I left Rome on a high-speed train around 7:45 with a group of 14 other people on a small-group day tour, bound for Naples. At speeds often approaching 200 mph, we made the trip in a little over an hour, passing by the famed Abbey of Montecassino and other sights along the way.
As we approached Naples, I saw a mountain off to the left and was surprised when our guide pointed it out as Mount Vesuvius. From the angle at which I saw the famous volcano, it seemed a lot smaller than I had imagined. It was only once I saw it from the south that I could get a much better sense of its size.
|Mount Vesuvius as seen from our van as we passed through |
Castellammare di Stabia (see map below)
Upon arrival at the Naples train station, we transferred to a 16-passenger van for the drive to Positano. I had heard about the immense traffic jams that are sometimes encountered on the busy road to the Amalfi Coast, but it wasn't bad at all. The weather, after the storms that had passed through the area over the weekend, was picture-postcard perfect - blue skies with temperatures in the low 70's.
Our first stop for photos was at Vico Equense. At the time, I thought we were actually on the Amalfi Coast, but these pictures were actually of Sorrento and the Bay of Naples (I think).
From there, we continued our drive along the breathtakingly beautiful coast to Positano, a town that is crammed onto slopes than plunge down toward the water. It was also crammed with tourists.
We had a couple of hours of free time here. I was tempted by many shops, including some men's clothing stores (thinking of my still-missing main suitcase), but in the end only purchased a couple of bottles of rosé (rosato) - one from the Amalfi Coast and the other from Puglia, a bottle of "Five Roses." I had learned about this wine in my Italian Wine Scholar course. It was the first Italian rosato to be commercially produced and sold in Italy and exported to the United States, discovered by an American general during World War II.
|At lunch in Positano|
From Positano, we boarded a ferry that took us to the town of Amalfi, providing us an opportunity to see the famed coast from the water instead of the busy road cut into the sides of mountains:
Once in Amalfi, we walked past the beaches and then up, up, up the side of a steep hill to visit a lemon farm built onto the terraced hillside. The area is famous for its lemons and limoncello, and we sampled both at the farm we visited.
|The beaches in Amalfi|
|Climbing up the lemon farm terraces|
|Members of our group sampling lemons, lemon cake and limoncello|
After visiting the lemon farm and taking in the views of Amalfi it offered, we descended to the town square - dominated by the beautiful Cathedral of St. Andrew - and again had some free time to walk around, browse in shops and take pictures.

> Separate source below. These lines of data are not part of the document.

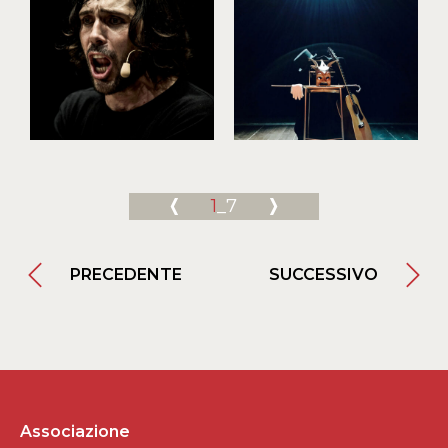
1
_7
PRECEDENTE
SUCCESSIVO
Associazione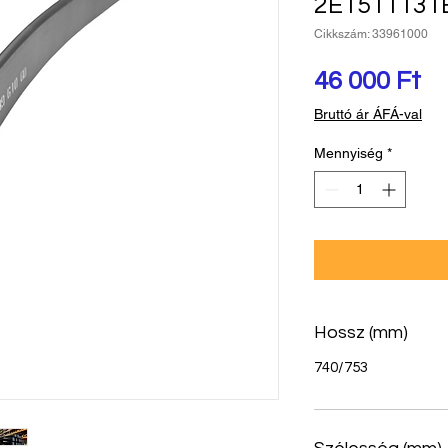
2E1511131
Cikkszám: 33961000
Ár
46 000 Ft
Bruttó ár ÁFÁ-val
Mennyiség
*
Hossz (mm)
740/753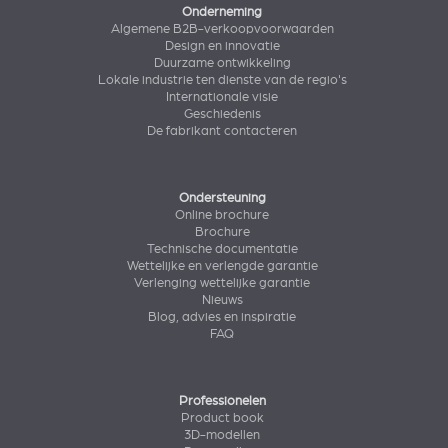
Onderneming
Algemene B2B-verkoopvoorwaarden
Design en innovatie
Duurzame ontwikkeling
Lokale industrie ten dienste van de regio's
Internationale visie
Geschiedenis
De fabrikant contacteren
Ondersteuning
Online brochure
Brochure
Technische documentatie
Wettelijke en verlengde garantie
Verlenging wettelijke garantie
Nieuws
Blog, advies en inspiratie
FAQ
Professionelen
Product book
3D-modellen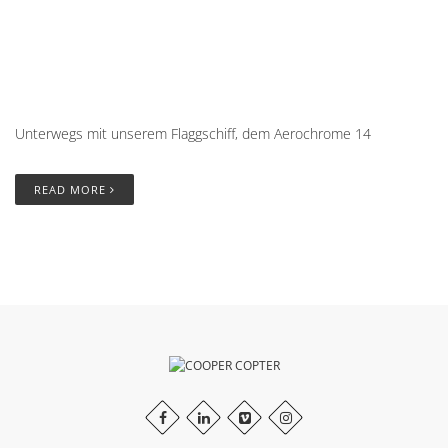
Unterwegs mit unserem Flaggschiff, dem Aerochrome 14
READ MORE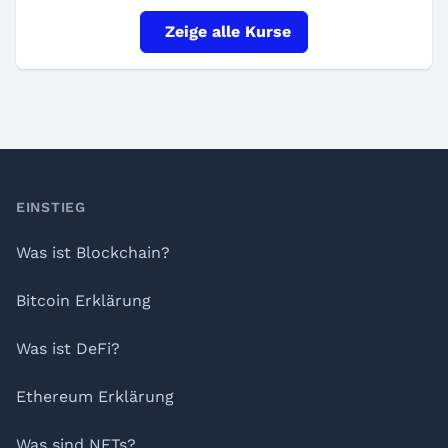
Zeige alle Kurse
Footer
EINSTIEG
Was ist Blockchain?
Bitcoin Erklärung
Was ist DeFi?
Ethereum Erklärung
Was sind NFTs?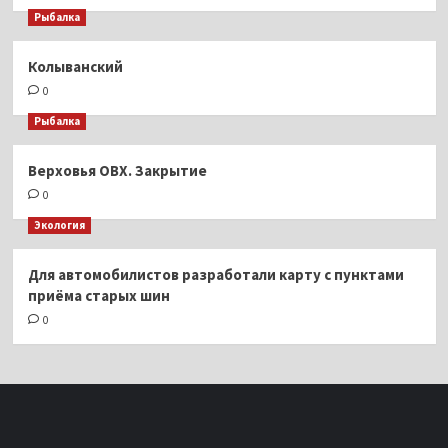
Рыбалка
Колыванский
0
Рыбалка
Верховья ОВХ. Закрытие
0
Экология
Для автомобилистов разработали карту с пунктами
приёма старых шин
0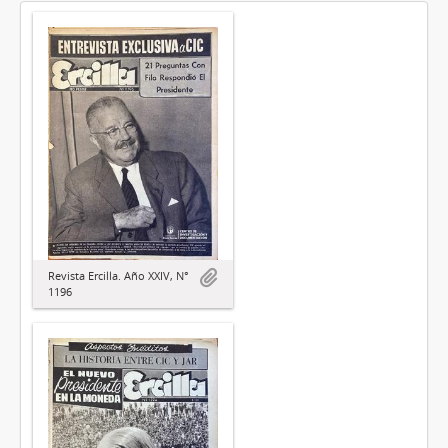
Revista Ercilla. Año XXIV, N°
1196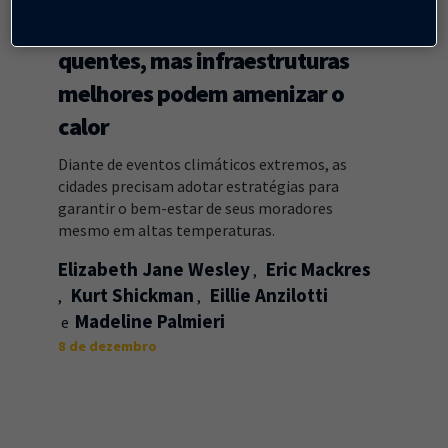
As cidades estão cada vez mais
quentes, mas infraestruturas
melhores podem amenizar o
calor
Diante de eventos climáticos extremos, as
cidades precisam adotar estratégias para
garantir o bem-estar de seus moradores
mesmo em altas temperaturas.
Elizabeth Jane Wesley
Eric Mackres
Kurt Shickman
Eillie Anzilotti
Madeline Palmieri
8 de dezembro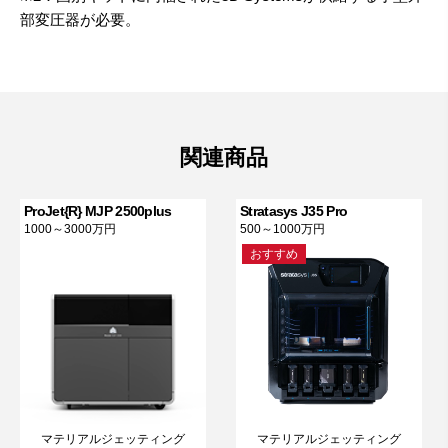
部変圧器が必要。
関連商品
ProJet{R} MJP 2500plus
Stratasys J35 Pro
1000～3000万円
500～1000万円
おすすめ
マテリアルジェッティング
マテリアルジェッティング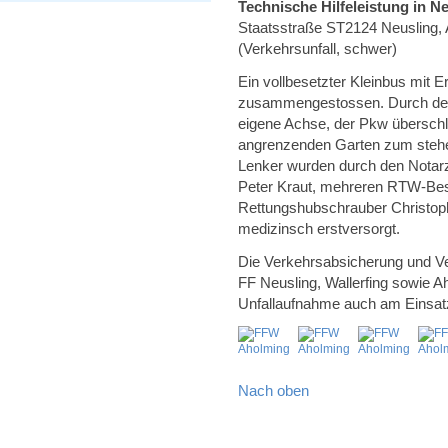
Technische Hilfeleistung in N
Staatsstraße ST2124 Neusling, 
(Verkehrsunfall, schwer)
Ein vollbesetzter Kleinbus mit 
zusammengestossen. Durch den A
eigene Achse, der Pkw übersch
angrenzenden Garten zum stehen
Lenker wurden durch den Notarz
Peter Kraut, mehreren RTW-Bes
Rettungshubschrauber Christop
medizinsch erstversorgt.
Die Verkehrsabsicherung und Ve
FF Neusling, Wallerfing sowie Aho
Unfallaufnahme auch am Einsatz
Nach oben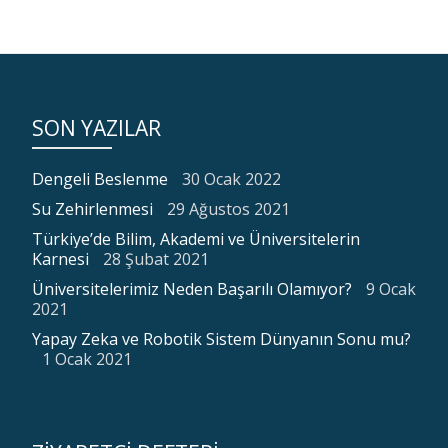
SON YAZILAR
Dengeli Beslenme
30 Ocak 2022
Su Zehirlenmesi
29 Ağustos 2021
Türkiye’de Bilim, Akademi ve Üniversitelerin
Karnesi
28 Şubat 2021
Üniversitelerimiz Neden Başarılı Olamıyor?
9 Ocak
2021
Yapay Zeka ve Robotik Sistem Dünyanın Sonu mu?
1 Ocak 2021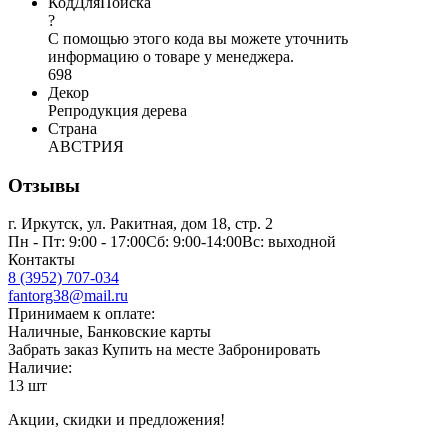
КодДляПоиска
?
С помощью этого кода вы можете уточнить
информацию о товаре у менеджера.
698
Декор
Репродукция дерева
Страна
АВСТРИЯ
Отзывы
г. Иркутск, ул. Ракитная, дом 18, стр. 2
Пн - Пт: 9:00 - 17:00Сб: 9:00-14:00Вс: выходной
Контакты
8 (3952) 707-034
fantorg38@mail.ru
Принимаем к оплате:
Наличные, Банковские карты
Забрать заказ
Купить на месте
Забронировать
Наличие:
13 шт
Акции, скидки и предложения!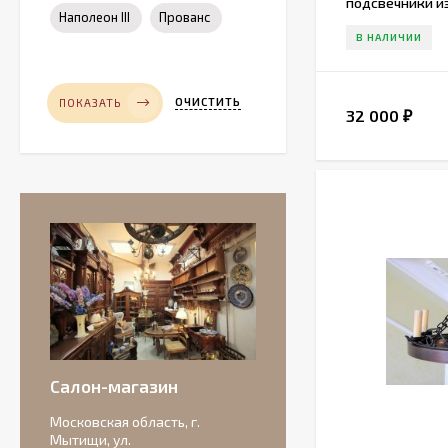
подсвечники и
Наполеон III
Прованс
В НАЛИЧИИ
ОЧИСТИТЬ
ПОКАЗАТЬ
32 000
₽
Салон-магазин
Московская область, г.
Мытищи, ул.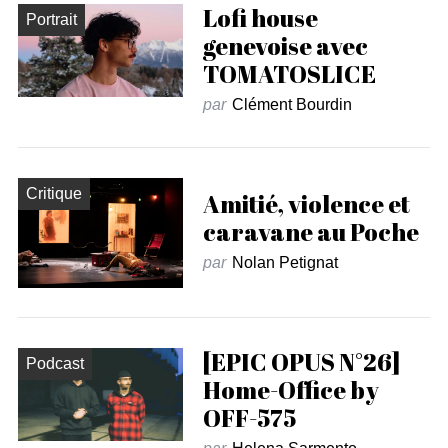
Lofi house
Portrait
genevoise avec
TOMATOSLICE
par
Clément Bourdin
Critique
Amitié, violence et
caravane au Poche
par
Nolan Petignat
[EPIC OPUS N°26]
Podcast
Home-Office by
OFF-575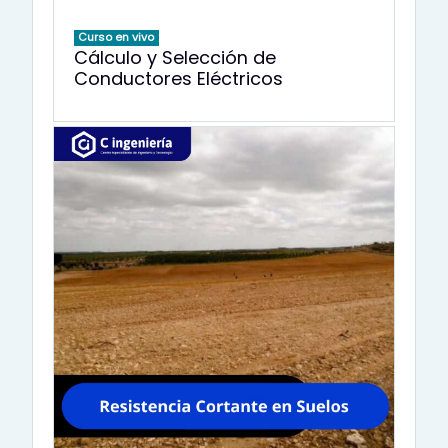
Curso en vivo
Cálculo y Selección de
Conductores Eléctricos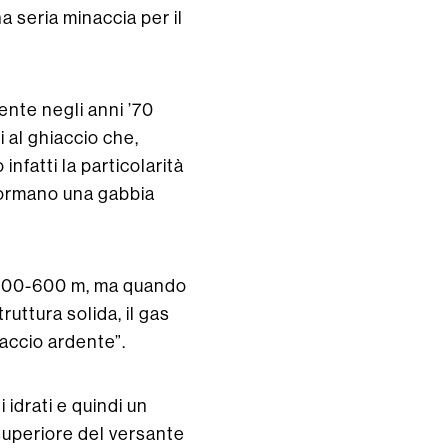
 seria minaccia per il
mente negli anni ’70
li al ghiaccio che,
fatti la particolarità
formano una gabbia
 a 300-600 m, ma quando
ruttura solida, il gas
iaccio ardente”.
idrati e quindi un
 superiore del versante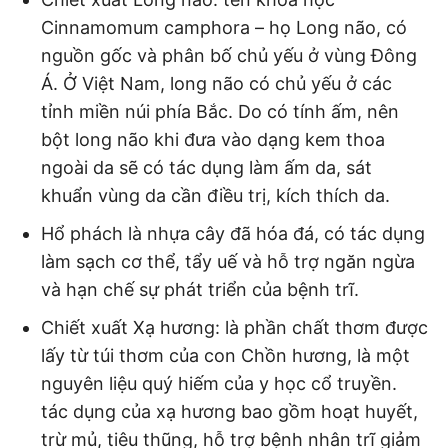
Cinnamomum camphora – họ Long não, có
nguồn gốc và phân bố chủ yếu ở vùng Đông
Á. Ở Việt Nam, long não có chủ yếu ở các
tỉnh miền núi phía Bắc. Do có tính ấm, nên
bột long não khi đưa vào dạng kem thoa
ngoài da sẽ có tác dụng làm ấm da, sát
khuẩn vùng da cần điều trị, kích thích da.
Hổ phách là nhựa cây đã hóa đá, có tác dụng
làm sạch cơ thể, tẩy uế và hỗ trợ ngăn ngừa
và hạn chế sự phát triển của bệnh trĩ.
Chiết xuất Xạ hương: là phần chất thơm được
lấy từ túi thơm của con Chồn hương, là một
nguyên liệu quý hiếm của y học cổ truyền.
tác dụng của xạ hương bao gồm hoạt huyết,
trừ mủ, tiêu thũng, hỗ trợ bệnh nhân trĩ giảm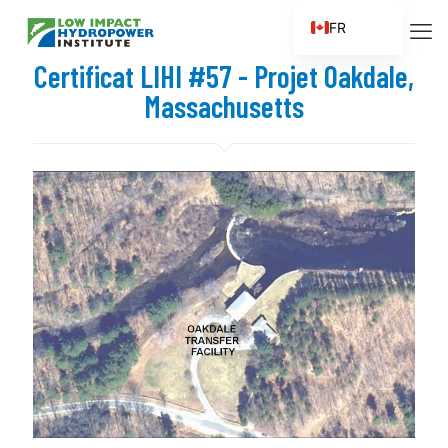
FR
EN
Certificat LIHI #57 - Projet Oakdale,
ES
Massachusetts
ZH
ZH_CN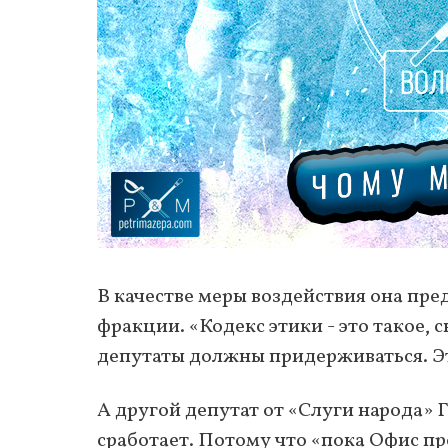
В качестве меры воздействия она пр
фракции. «Кодекс этики - это такое,
депутаты должны придерживаться. Эт
А другой депутат от «Слуги народа» 
сработает. Потому что «пока Офис пр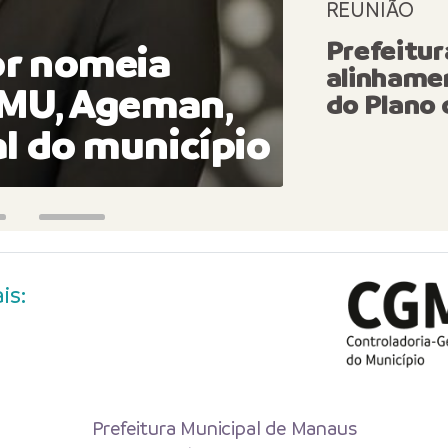
Prefeit
REUNIÃO
Prefeitur
or nomeia
Consul
alinhame
MMU, Ageman,
Plano 
do Plano
l do município
partic
is:
Prefeitura Municipal de Manaus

From Amalfi, we took another ferry to Salerno - the site where (I learned following my visit) Allied armies launched their invasion of mainland Italy in September of 1943. It was immediately apparent that the city's buildings looked fairly new, so I assumed that Salerno must have been flattened during World War II. I've got some reading to do when I get home.
From Salerno, we took another high-speed train back to Rome. It was a long but enjoyable day. Today's itinerary includes a foodie tour in the Trastevere neighborhood of Rome and a wine dinner tonight. Hopefully, my suitcase will turn up today!